INGAR   05399
INSTITUTO DE DESARROLLO Y DISEÑO
Unidad Ejecutora - UE
congresos y reuniones científicas
Título:
A possibilistic model for tactical planning of a manufacturing company with demand uncertainty
Autor/es:
ALDO VECCHIETTI; MARIA LAURA CÚNICO
Lugar:
Foz do Iguacu
Reunión:
Congreso; EngOpt 2016-5th International Conference on Engineering Optimization; 2016
Resumen:
This work presents a robust possibilistic model for the optimal planning of a manufacturing company where demand uncertainties are modeled using fuzzy set theory. For this case, fuzzy sets used to describe human behavior are adapted to formulate the constraints quantitatively and adapt the problem to the needs of the modeler.
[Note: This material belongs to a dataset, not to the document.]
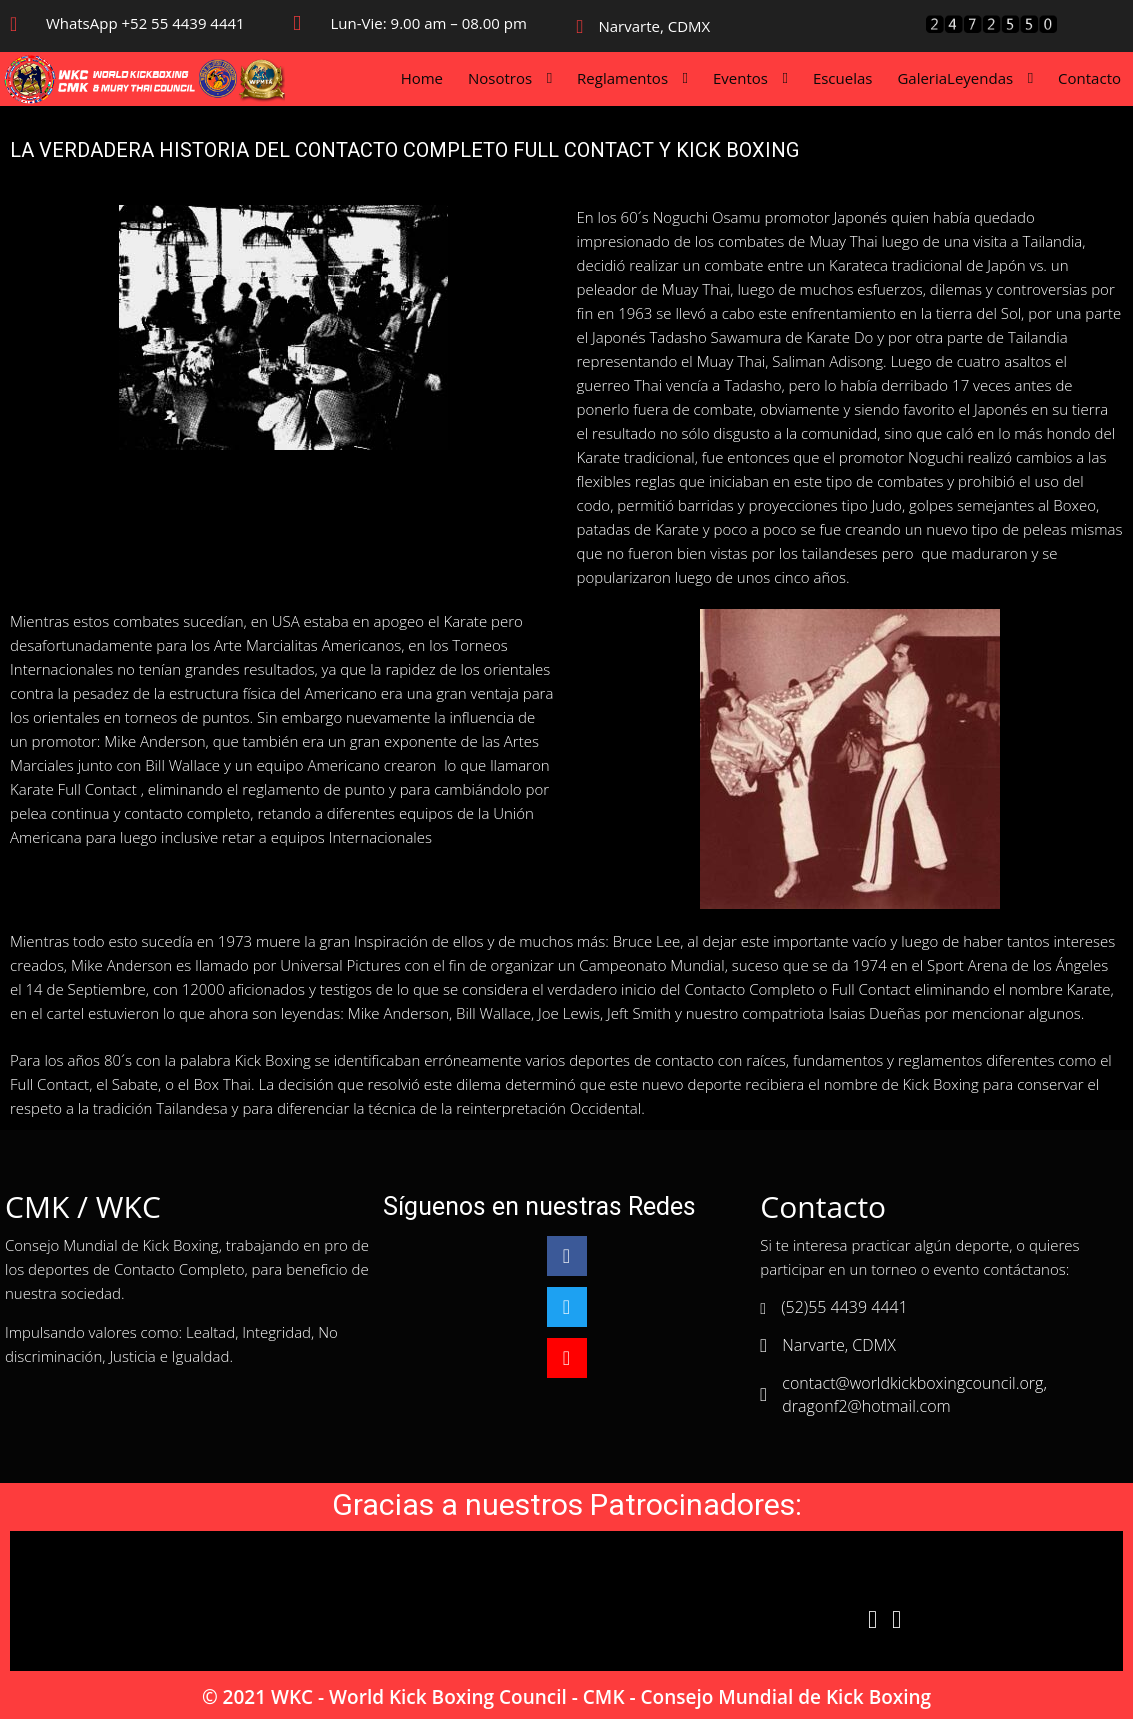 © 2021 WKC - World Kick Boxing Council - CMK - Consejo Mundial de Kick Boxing (566, 1697)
The motivations for this work are focused in the requirements of the industries to consider situations when the data are not precise or there are some facts that give vagueness in their operation; some of them can be internal such as failures in the equipments or labor absenteeism, or external, like price fluctuations of the raw materials, delays in materials provision, uncertainties in the markets demands. To overcome those circumstances it is a frequent practice generate a mathematical program to optimize the operations of the manufacturing plant in order to minimize the economical impact of changes in the functional parameters.The study case corresponds to a manufacturing company having two productive sites. In the first plant are made all final products in order to be sold in the markets and also in this one is manufactured an intermediate product for the second plant. In this second facility only final products are made. The model generated is a multiproduct multiperiod one having a horizon time of one year to make operational tactical decisions. The decision variables of the model are the number of units per period to be produced according to the demand, the unsatisfied demand (if there is one) the units transferred from one site to the other. The objective function minimizes fixed and variable costs of: production, inventory and transport, and also penalizes the risk of having product scarcity below a safety stock and the loss of sales. As was mentioned previously the demand vagueness is modeled using fuzzy sets whose characteristics are deduced from market studies and experts in the area. The proposed model is an alternative formulation for imprecise data which penalizes the constraint violations of the uncertain parameter and gives, as a result, a unique tactical plan of the manufacturing company activities feasible for whole range of demand, having robust optimality in the sense that the minimum cost is optimal or close to optimal for all possible demand values.